Nas várias leituras que fiz deste livro sempre me ocorreu a pergunta: porque será que Pedro Mexia, ao recorrer à obra de James Joyce (p. 46), optou por transformar em poema uma passagem do último conto de Dubliners, “The Dead”, em vez de uma passagem de A Portrait of the Artist as a Young Man, ou Ulysses? Stephen Dedalus sempre foi contagioso, e nunca será de espantar que um artista, ao querer apropriar-se das palavras de Joyce, se aproprie das palavras do artista de Joyce. O porquê de Pedro Mexia ter feito uma escolha diferente deve ser considerado à luz da pertinência que a cena final de “The Dead” tem para o seu livro de poemas. Nesta cena Gabriel Conroy conversa com a sua esposa, Gretta Conroy, que lhe conta a história de Michael Furey, seu primeiro amante, que morreu por amor. Para Gabriel, o protagonista, Furey torna-se um espectro vindo do passado, capaz de revelar a instabilidade do presente e o quanto este ficou aquém das expectativas do passado, o quanto é diferente daquilo que se pensava construir como futuro. Perante a convicção e dedicação extremas que caracterizaram a morte de Furey, Gabriel apercebe-se da sua pequenez, da absoluta derrota em que consiste a sua vida.

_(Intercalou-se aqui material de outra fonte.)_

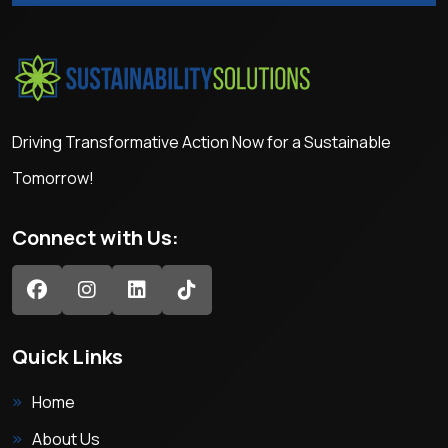
Driving Transformative Action Now for a Sustainable
Tomorrow!
Connect with Us:
Quick Links
Home
About Us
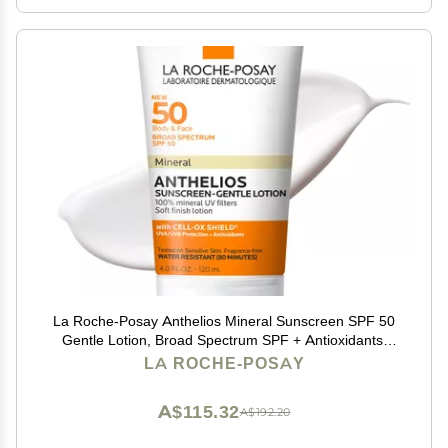
La Roche-Posay Anthelios Mineral Sunscreen SPF 50
Gentle Lotion, Broad Spectrum SPF + Antioxidants,
Face & Body Sunscreen, Titanium Dioxide & Zinc
LA ROCHE-POSAY
Oxide, Oxybenzone Free, Oil Free
A$115.32
A$192.20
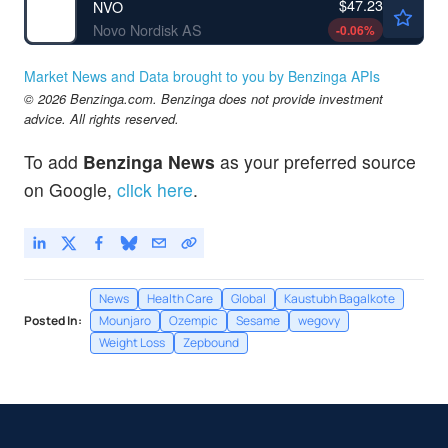
$47.23
NVO
Novo Nordisk AS
-0.06
%
Market News and Data brought to you by Benzinga APIs
© 2026 Benzinga.com. Benzinga does not provide investment
advice. All rights reserved.
To add
Benzinga News
as your preferred source
on Google,
click here
.
News
Health Care
Global
Kaustubh Bagalkote
Posted In:
Mounjaro
Ozempic
Sesame
wegovy
Weight Loss
Zepbound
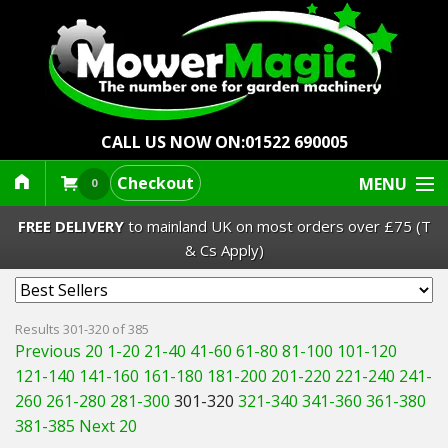
CALL US NOW ON:
01522 690005
Checkout
MENU
0
FREE DELIVERY
to mainland UK on most orders over £75 (T
& Cs Apply)
Lawn Mowers & Ride-Ons
Results 301-320 of 385
Previous 20
1-20
21-40
41-60
61-80
81-100
101-120
Robot Mowers
121-140
141-160
161-180
181-200
201-220
221-240
241-
260
261-280
281-300
301-320
321-340
341-360
361-380
Strimmers Brushcutters
381-385
Next 20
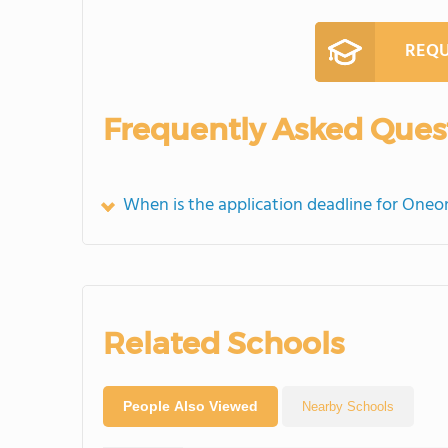
REQU
Frequently Asked Ques
When is the application deadline for Oneo
Related Schools
People Also Viewed
Nearby Schools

A relevância da escolha de Pedro Mexia pode ser vista na forma como o seu poema estabelece uma relação especial entre, por um lado, o poeta e Gabriel Conroy, e, por outro lado, o poeta e Michael Furey. Se considerarmos que Gretta Conroy é, no poema de Mexia, a musa que o poeta questiona sobre os seus amantes anteriores, a dimensão temporal do conflito que é anunciado no título do livro ganha contornos particulares. Pedro Mexia, enquanto poeta, reconhece que o seu amor pela musa é um amor que não pode ser cumprido, é um amor incompleto e falhado, oprimido por um passado que não é capaz de igualar na intensidade, tal como não é capaz de competir com as suas consequências. A melancolia e a saudade que a musa sente pelo antecessor são a prova de que as ambições e projectos que marcaram o passado tornaram-se inconsequentes para o presente vivido. É o choque entre a dimensão opressiva do passado e a não exclusividade da musa, implícita na própria existência do passado, contra a percepção que se tem do momento que se vive, que resulta na descrição negativa que Mexia, algumas páginas adiante, em “Bradomín”, propõe de poesia: “noite escuríssima, comoção inútil” (p. 69). Resulta, também, nas descrições que se seguem do passado como ambição equivocada e frustrada:
“Enganei-me em tudo, guardei
moedas que não circulam
nem valem ainda como colecção,
. . . .
Épica e lírica caíram em desuso, marquês,
dão-te azedume e mofa, que levas à boca, e é da tua
condição que aceites e agradeças.” (p. 69)
A deflação do género maior da antiguidade clássica, e do género maior do romantismo, é em “Bradomín” como Michael Furey em “The Dead”, capaz de destabilizar a percepção do presente de tal forma que apenas a derrota e o fracasso permanecem.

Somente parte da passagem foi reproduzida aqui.